Created 1908 by Taki Handa

In early February 1907, Ella Christie stood on the platform at Dollar Station in Clackmannanshire, next to a large amount of luggage and her ladies maid, Miss Humphries, the two of them setting off on another global journey that would take them this time to the Far East. Having travelled by ocean going liner, Chinese junk, bullock cart, train and river boat through South East Asia, China and Korea they arrived in Japan in time for hanami or cherry blossom viewing. Miss Christie was captivated and determined to build a Japanese garden of her own in a corner of her estate outside Dollar.

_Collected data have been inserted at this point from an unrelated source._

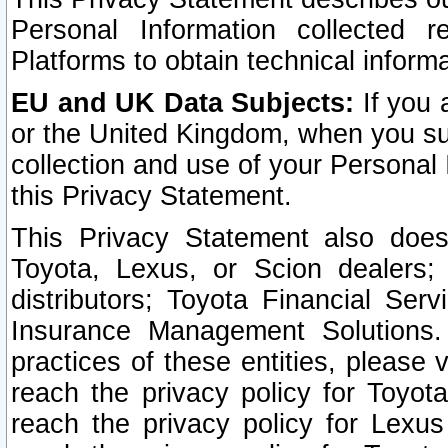
Personal Information collected 
Platforms to obtain technical inform
EU and UK Data Subjects:
If you 
or the United Kingdom, when you sub
collection and use of your Personal 
this Privacy Statement.
This Privacy Statement also does
Toyota, Lexus, or Scion dealers; 
distributors; Toyota Financial Ser
Insurance Management Solutions.
practices of these entities, please 
reach the privacy policy for Toyot
reach the privacy policy for Lexus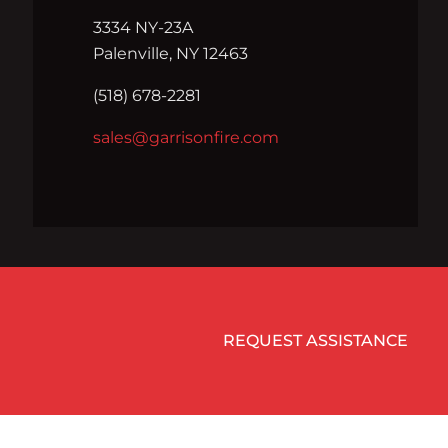
3334 NY-23A
Palenville, NY 12463
(518) 678-2281
sales@garrisonfire.com
REQUEST ASSISTANCE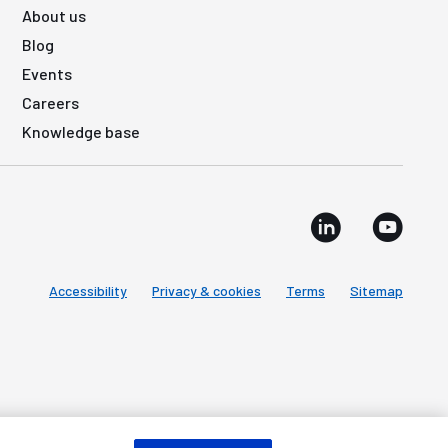
About us
Blog
Events
Careers
Knowledge base
Accessibility
Privacy & cookies
Terms
Sitemap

The Unforgettable Japanese Garden at Cowden

Cowden Japanese Garden, lake
The lake of the Japanese Garden at Cowden, Photo © Lucy Stewart

The result was Sha-Raku-En, ‘the place of pleasure and delight’, a seven acre strolling garden built around a lake with many traditional features and making use of shakkei, the borrowing of the surrounding landscape, so the garden fits seamlessly beneath the Ochil hills and into the surrounding countryside.

History

Having returned to Scotland and using the contacts she had made while in Kyoto, Miss Christie engaged Taki Handa, a horticulture student at Studley College in Warwickshire, to design her garden. Taki made three visits north, once to plan the garden and twice more to oversee the works being undertaken by the estate workers. The boggy area was dammed, the lake dug out, the planting done so that by the time Taki left to return to Japan in October 1908 the garden only lacked the lanterns that were shipped over from Japan and finally put in place the next year.

The newly-constructed lake, Photo courtesy Cowden Garden

Around 1925 Miss Christie engaged Professor Jiju Suzuki, a Japanese garden designer based in London, to help prune the plants and to make  a couple of improvements, the main one being the replacement of the first curved bridge leading to the island with a zigzag yatsuhashi bridge which he felt was a crucial addition. Professor Suzuki also helped find a Japanese gardener, ShinsaburoMatsuo, who came to Cowden in 1927 and remained until his death in 1935. He is buried in nearby Muckhart cemetery.

Miss Christie standing by the lake at Cowden Japanese Garden
Miss Christie in her garden in 1935, Photo courtesy Cowden Garden

Miss Christie died in 1949 and the garden was inherited by her great nephew, Sir Robert Stewart. In 1963 the garden was vandalised, the lanterns pushed in to the lake and the tea house burned down, after which it languished and largely disappeared as the rhododendrons buried what was left of it.

In 2010 Sara Stewart, Miss Christie’s great, great niece began the restoration with the aid of Professor Masao Fukuhara of the Osaka University of Arts and gradually Sha-Raku-En has come back to life.

Tea house at Cowden Japanese Garden
Photo © Lucy Stewart

One of the unique features of Cowden is that it was created and maintained by Japanese people which makes it stand apart from other Japanese gardens in Britain. The restoration has been faithful to many of the features that Taki Handa put into her original design resulting in a very authentic experience for visitors.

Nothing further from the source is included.